Diana Damrau, die zurzeit Koloraturen singt wie keine andere, aber auch in der tieferen Lage zu berückenden Wirkungen fähig ist, hat mit dem Strauss-Spezialisten Christian Thielemann und den Münchner Philharmonikern 22 Lieder herausgebracht (ohne die „Vier letzten“) und hat dummerweise nicht widersprochen, dass das Album uns unter dem Titel „Poesie“ daherkommt. Ein Poesiealbum ist es aber gottlob gar nicht geworden. Eher eine Strauss-CD für Kenner.
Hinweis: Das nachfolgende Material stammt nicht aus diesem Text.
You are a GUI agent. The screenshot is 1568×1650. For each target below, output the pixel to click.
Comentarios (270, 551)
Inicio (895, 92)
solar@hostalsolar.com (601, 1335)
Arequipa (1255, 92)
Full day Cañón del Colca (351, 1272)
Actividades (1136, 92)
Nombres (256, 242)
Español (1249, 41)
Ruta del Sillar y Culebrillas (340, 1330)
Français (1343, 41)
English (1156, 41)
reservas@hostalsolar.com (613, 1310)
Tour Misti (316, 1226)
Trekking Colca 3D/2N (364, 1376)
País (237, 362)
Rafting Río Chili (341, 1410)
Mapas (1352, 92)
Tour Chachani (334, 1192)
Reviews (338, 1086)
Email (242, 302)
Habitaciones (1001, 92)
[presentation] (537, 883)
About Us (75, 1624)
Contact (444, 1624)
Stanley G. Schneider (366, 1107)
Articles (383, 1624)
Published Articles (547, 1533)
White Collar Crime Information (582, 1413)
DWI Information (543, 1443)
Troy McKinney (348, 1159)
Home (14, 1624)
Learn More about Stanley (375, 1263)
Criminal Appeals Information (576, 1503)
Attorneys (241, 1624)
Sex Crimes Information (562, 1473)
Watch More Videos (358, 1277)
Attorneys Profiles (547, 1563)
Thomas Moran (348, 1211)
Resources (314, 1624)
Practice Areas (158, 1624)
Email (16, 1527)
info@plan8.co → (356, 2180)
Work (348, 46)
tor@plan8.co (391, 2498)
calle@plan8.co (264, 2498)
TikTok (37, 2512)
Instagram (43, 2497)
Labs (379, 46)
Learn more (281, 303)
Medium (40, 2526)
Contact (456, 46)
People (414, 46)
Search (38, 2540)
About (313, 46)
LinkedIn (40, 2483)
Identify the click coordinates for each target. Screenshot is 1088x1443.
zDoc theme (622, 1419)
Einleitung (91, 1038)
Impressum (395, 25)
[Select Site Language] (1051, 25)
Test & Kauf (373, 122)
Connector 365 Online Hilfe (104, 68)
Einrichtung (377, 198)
Arabella und Salome lassen sich im Detail festmachen

Strauss‘ Ansehen als Liedkomponist ist ja durchaus angekratzt. Verglichen mit den Meistern der subtilen Liedkunst wie Schubert oder Schumann gilt er eher als der Mann fürs Grobe (wer noch die unselige, gerade noch einem 21-Jährigen zu verzeihende „Zueignung“ mit Ridderbusch erleben durfte, weiß, was gemeint ist). Dabei wird allerdings gerne verkannt, dass „Lied“ bei Strauss eine ganz andere Gattung ist, nämlich eine Art Oper „in nuce“: Der Meister der Salome und der Elektra fand erst sehr spät, als Mittdreißiger, zur Oper, nutzte aber von Anfang an sein Liedschaffen, um sein „Opern-Gen“ in der kleinen Form auszuleben. Dabei lassen sich spätere Charaktere wie Arabella oder die Salome im Detail durchaus dingfest machen.

Zudem: Strauss war der Mann, der die Frauenstimmen liebte. Und mochte Mahler mit Werken wie seinen Rückert-Liedern inklusive der „Kindertotenlieder“ in ganz andere Tiefen vorgedrungen sein, so tut das der innigen Liebe der Sängerinnen zu Strauss keinen Abbruch. So wie er wusste eben keiner um die klanglichen Schattierungsmöglichkeiten der weiblichen Stimme.

Ohne Schwarzkopfs Manierismen

Dass dabei das gesteigerte kompositorische Kalkül als Teil des Hör-Erlebnisses durchaus gewollt ist, hat die Schwarzkopf unvergleichlich eingefangen. Doch wer mit ihren geliebten Manierismen eher Probleme hat, sollte Strauss mit Damrau eine neue Chance geben. Zumal Thielemann den Münchnern ein Klangbad verordnet, dass es die reine Freude ist. Hörtipp: das berühmte Mackay-Lied „Morgen“ – die zwei Takte, wo bei „sie wieder einen“ Stimme und Solovioline mit rhythmischen Irritationen verzaubern.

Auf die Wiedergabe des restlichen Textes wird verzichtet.